Member of the National Assembly
- In office May 1994 – May 2009
- Constituency: Western Cape

Personal details
- Born: Daniel April Andrew Olifant 31 July 1956
- Died: 30 October 2012 (aged 56) Atlantis, Western Cape Republic of South Africa
- Citizenship: South Africa
- Party: African National Congress

= Danny Olifant =

South African politician and trade unionist (1956–2012)

Daniel April Andrew Olifant (31 July 1956 – 30 October 2012), sometimes misspelled Daniel Oliphant, was a South African politician and former trade unionist. A former deputy president of the National Union of Metalworkers of South Africa (Numsa), he represented the African National Congress (ANC) in the National Assembly from 1994 to 2009. He was convicted of abusing Parliament's travel-voucher system in the Travelgate scandal.

== Early life and career ==
Born on 31 July 1956, Olifant rose to political prominence as chairperson of Numsa's branch in Atlantis, a town on the outskirts of Cape Town that was designated for Coloured residents under apartheid. He later served as regional secretary of Numsa's Western Cape branch and then as national deputy president of the union. He also served a term as provincial chairperson of the Congress of South African Trade Unions (Cosatu).

== Parliament: 1994–2009 ==
In South Africa's first democratic elections in 1994, Olifant was elected to represent the ANC in the National Assembly. He had stood as one of 20 candidates nominated by Cosatu to stand on the ANC's party list within the framework of the Tripartite Alliance. He served three terms in his seat, gaining re-election in 1999 and 2004, and served the Western Cape constituency.

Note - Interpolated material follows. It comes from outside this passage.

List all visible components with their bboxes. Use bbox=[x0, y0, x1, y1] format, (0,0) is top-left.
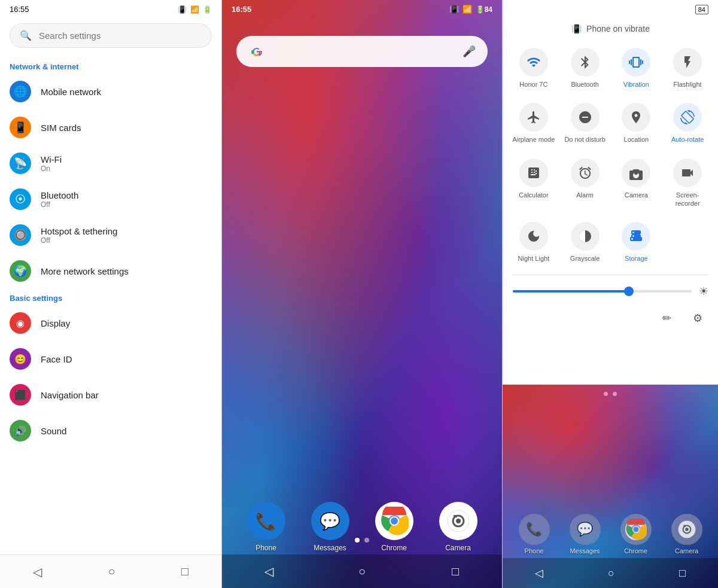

Melanie Verwoerd, who shared a bench in the chamber with him during the first democratic Parliament, later described him as "a larger than life figure" who "called a spade a bloody shovel when required". Writing for City Press, Verwoerd recalled that Olifant had one day caused a stir by shouting at Marike de Klerk, the wife and guest of deputy president F. W. de Klerk, during a gap in proceedings: having noticed that de Klerk, in a presumptive display of disrespect, habitually failed to stand when President Nelson Mandela entered the chamber, he apparently shouted at her, "Marike, staan op, jy is ONGESKIK!" (Afrikaans for "Marike, stand up, you are RUDE!"). According to Verwoerd, de Klerk henceforth stood up when Mandela entered.

== Travelgate ==
While a sitting MP, Olifant retained several business interests, and he helped found a travel agency, Eyabantu, which did business with Parliament for the one month that it was operational. In November 2003, Olifant was cleared by Parliament's ethics committee on a charge of failing to disclose a financial interest; the committee accepted Olifant's explanation that he had merely stood surety for the agency and had not had a substantial interest.

In August 2004, during the Travelgate scandal, the Scorpions announced that Olifant under investigation for possible abuse of Parliament's travel-voucher system in his capacity as an MP. In November 2006, facing a criminal fraud charge, he said that he had decided not to accept a plea bargain and to plead his innocence. However, he concluded a plea bargain the following month; he was sentenced to pay a R30,000 fine or serve three years' imprisonment. In the aftermath, the ANC demoted him, removing him from his position as a committee whip.

== Personal life and death ==
Olifant was divorced from Magdalene Olifant and had four daughters and three sons. He died on the night of 30 October 2012 in a car accident on the West Coast Road near Atlantis.